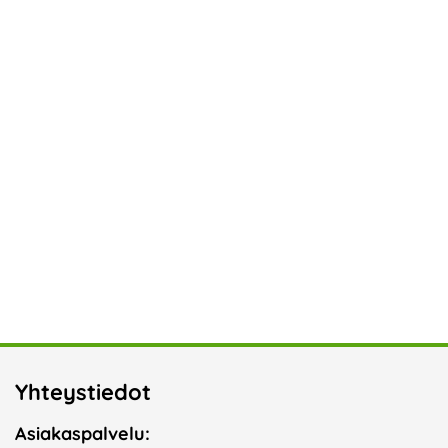
Yhteystiedot
Asiakaspalvelu:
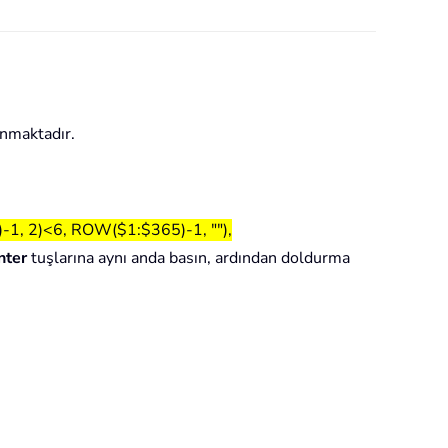
unmaktadır.
, 2)<6, ROW($1:$365)-1, ""),
nter
tuşlarına aynı anda basın, ardından doldurma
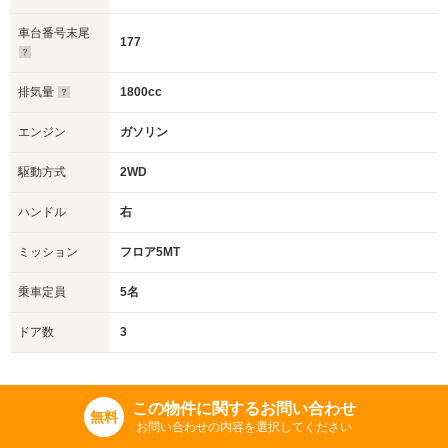
車台番号末尾
177
排気量
1800cc
エンジン
ガソリン
駆動方式
2WD
ハンドル
右
ミッション
フロア5MT
乗車定員
5名
ドア数
3
この物件に関するお問い合わせ
無料
お問い合わせの内容を選択してください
════
EXERCISE REQUIREMENTS - All that should be printed is the lines from the one containing "unmaktadır." through the last line of the material above, both ends included, exactly as they stand; please skip the pictures.

WRITTEN REPLY -
unmaktadır.
, 2)<6, ROW($1:$365)-1, ""),
nter
tuşlarına aynı anda basın, ardından doldurma
車台番号末尾
177
排気量
1800cc
エンジン
ガソリン
駆動方式
2WD
ハンドル
右
ミッション
フロア5MT
乗車定員
5名
ドア数
3
この物件に関するお問い合わせ
無料
お問い合わせの内容を選択してください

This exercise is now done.